Don’t rely on willpower.

Build a habit!

 

“I just can’t motivate myself to do yoga at home!”

Sound familiar? 🤔

I hear this soooooo often, so if this sounds like you, please don’t feel guilty about it.

 

Willpower is overrated.

Willpower is great for those few times when you need to do something really hard. But it’s not something that will sustain a lifelong yoga practice.

The only thing that will help you do that is to build it into your day as a HABIT.

Even if you feel there is ABSOLUTELY noooooo way that you’ll be able to sustain a yoga habit, please read on and see whether my 5 tips could help you get started…

 

Tip 1. Same place

Before you embark on starting your yoga habit, visualise where you can do it.

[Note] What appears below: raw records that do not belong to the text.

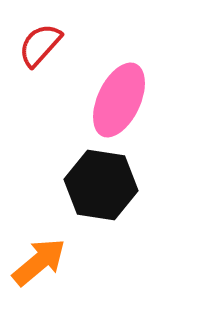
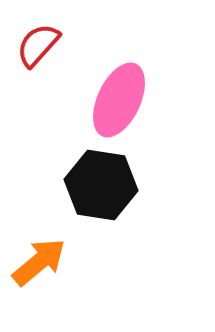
red semicircle: moved 2 px left
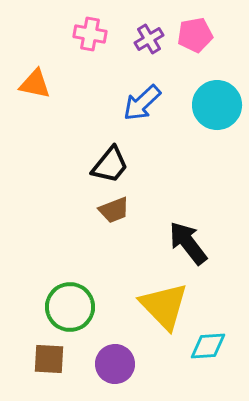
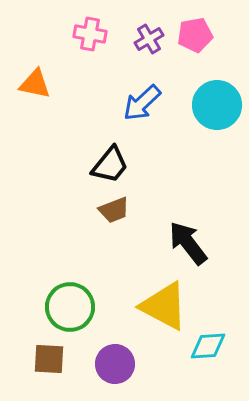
yellow triangle: rotated 18 degrees counterclockwise
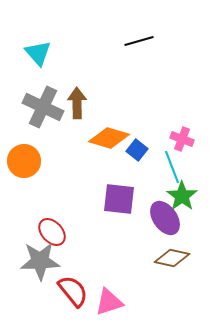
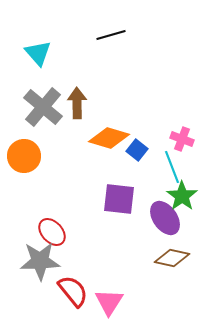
black line: moved 28 px left, 6 px up
gray cross: rotated 15 degrees clockwise
orange circle: moved 5 px up
pink triangle: rotated 40 degrees counterclockwise
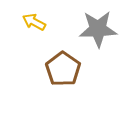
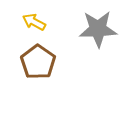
brown pentagon: moved 25 px left, 7 px up
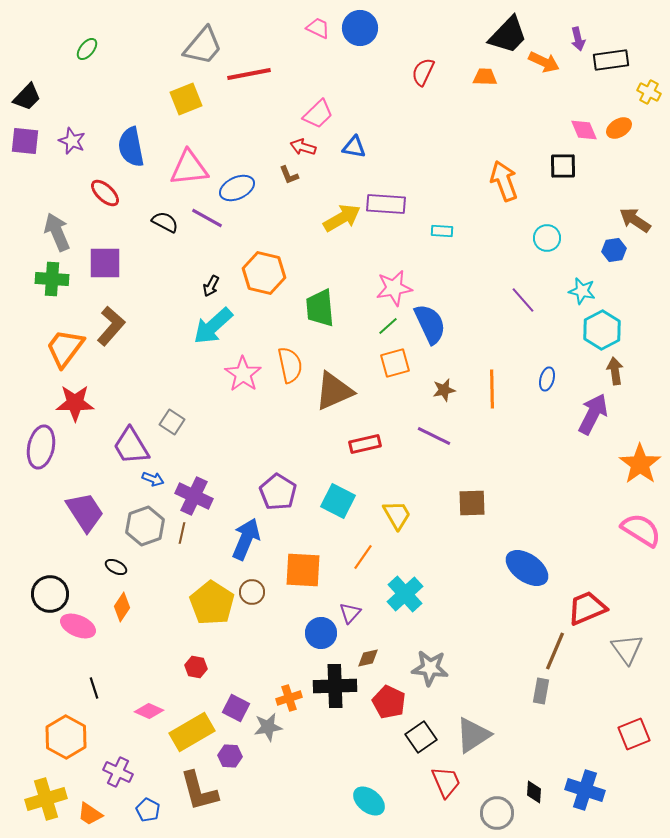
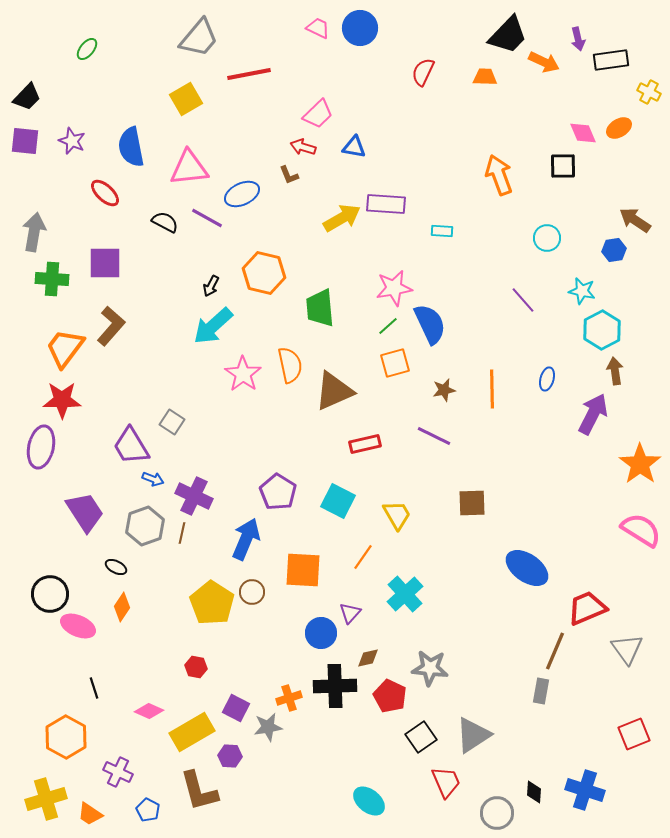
gray trapezoid at (203, 46): moved 4 px left, 8 px up
yellow square at (186, 99): rotated 8 degrees counterclockwise
pink diamond at (584, 130): moved 1 px left, 3 px down
orange arrow at (504, 181): moved 5 px left, 6 px up
blue ellipse at (237, 188): moved 5 px right, 6 px down
gray arrow at (57, 232): moved 23 px left; rotated 33 degrees clockwise
red star at (75, 403): moved 13 px left, 3 px up
red pentagon at (389, 702): moved 1 px right, 6 px up
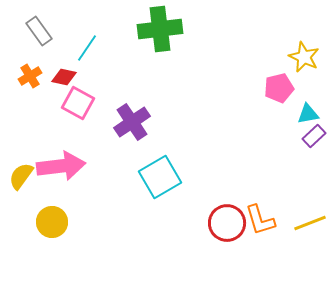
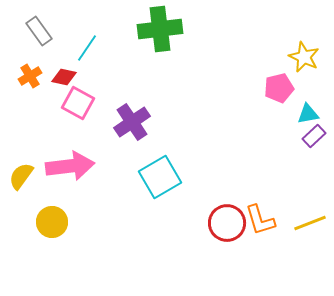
pink arrow: moved 9 px right
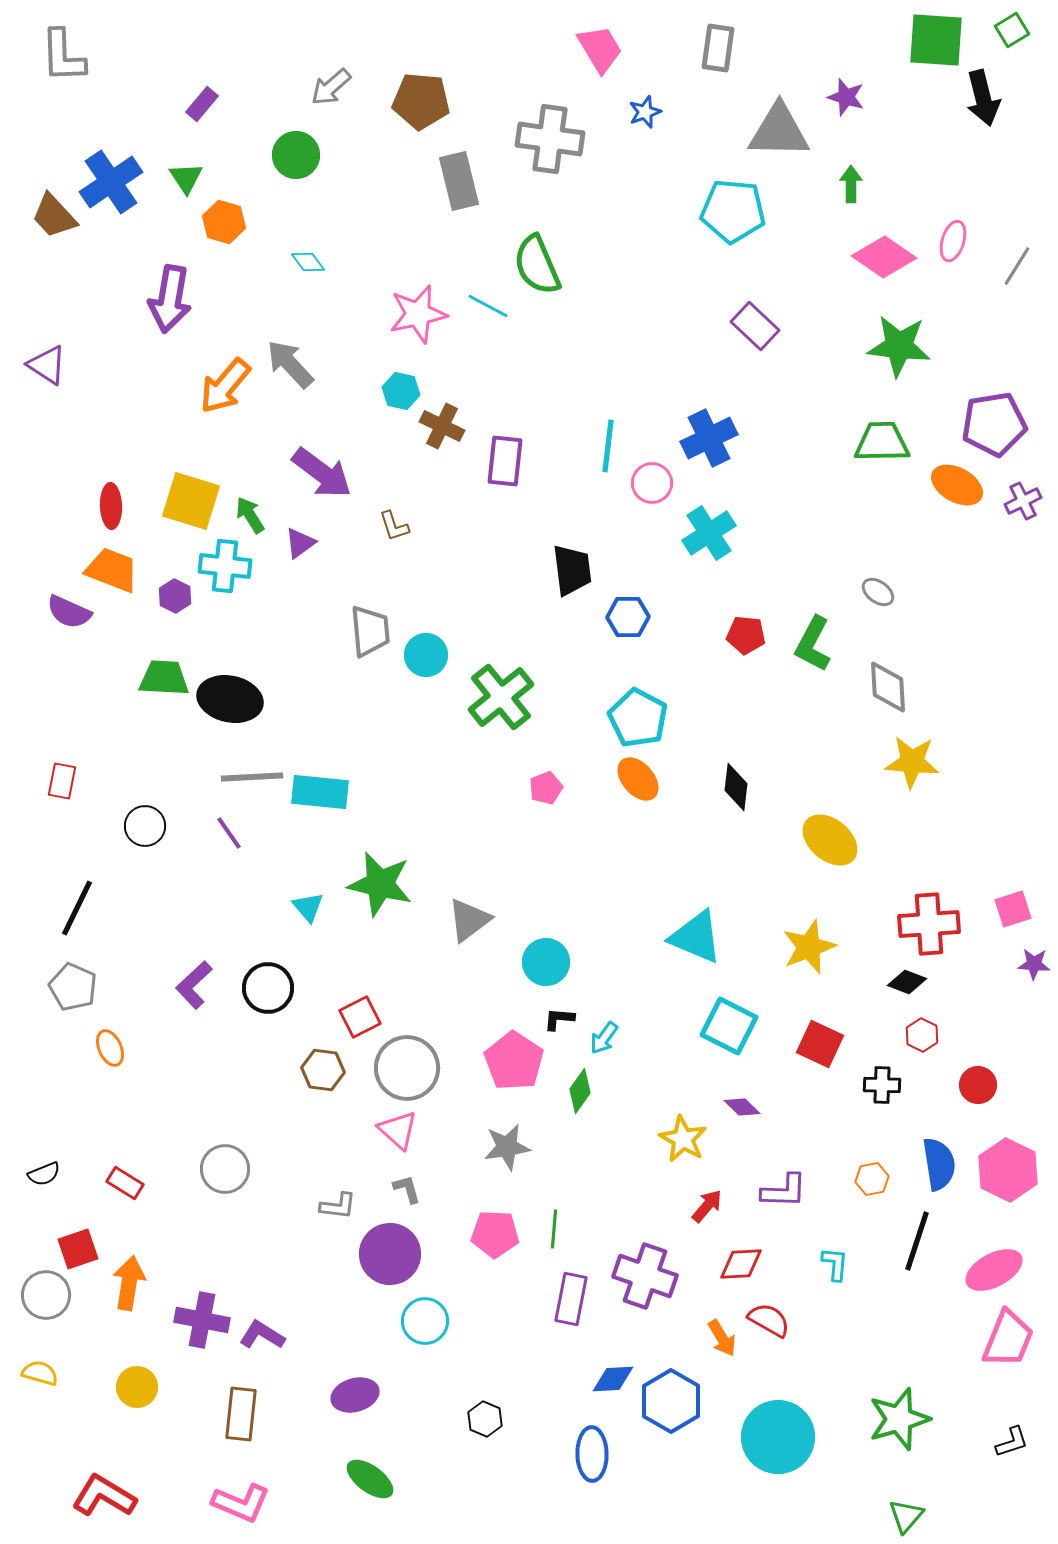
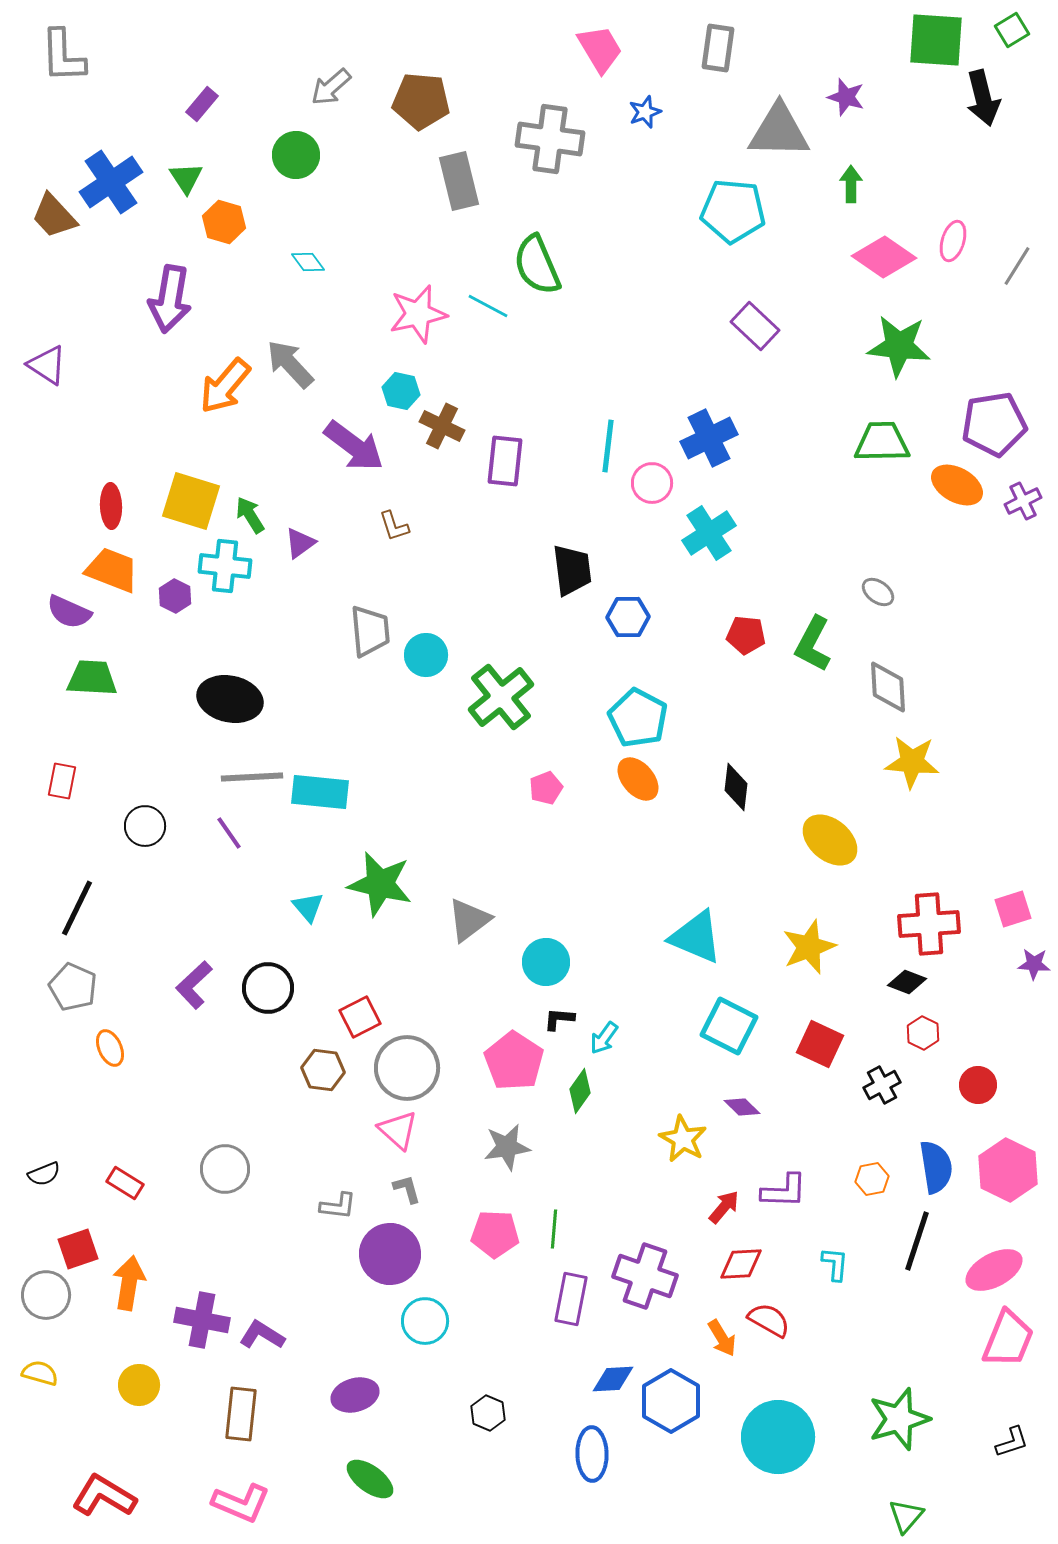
purple arrow at (322, 473): moved 32 px right, 27 px up
green trapezoid at (164, 678): moved 72 px left
red hexagon at (922, 1035): moved 1 px right, 2 px up
black cross at (882, 1085): rotated 30 degrees counterclockwise
blue semicircle at (939, 1164): moved 3 px left, 3 px down
red arrow at (707, 1206): moved 17 px right, 1 px down
yellow circle at (137, 1387): moved 2 px right, 2 px up
black hexagon at (485, 1419): moved 3 px right, 6 px up
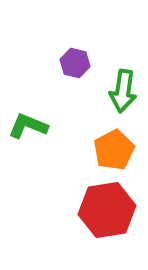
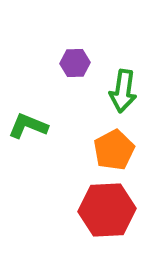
purple hexagon: rotated 16 degrees counterclockwise
red hexagon: rotated 6 degrees clockwise
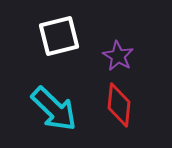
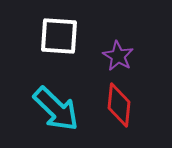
white square: rotated 18 degrees clockwise
cyan arrow: moved 2 px right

It doesn’t have to be a special dedicated space!! In fact, my heart always sinks a little when I hear people say:

“I just have to prepare my workout room, and THEN I’ll start yoga”.

No. no. no!

Do it IN the MIDDLE of your mess! In the kitchen/living room/bedroom. Anywhere! All you need is enough space for your mat.

However, even though you can do yoga ANYWHERE, it does help to have a plan of where you will regularly do it. For me it’s in my kitchen, right next to the washing machine and all my toddlers toys!

Of course this is not set in stone. By all means, if it’s nice weather, go outside! Having a regular place just takes away the mental load of having to decide where to do it, when your yoga time-window comes around.

 

Tip 2. Same time

Where in your life would 15 mins of yoga fit in?

(If you think even 15 minutes of yoga doesn’t fit in, just reflect for a moment about how much time you spend scrolling on social media… #justsayin’)

The most beneficial time to do yoga is in the morning. Before the craziness of the day takes over your mind and body.

However….. if you REALLY aren’t up to much in the morning, pick any other time of day! Lunch-time? Immediately post-work? Late in the evening?

Whatever time you choose, think about what the competing demands will be at that time. Is this a realistic time?

The truth is, there is NO perfect time. And that time will shift when you’re in a different life-stage.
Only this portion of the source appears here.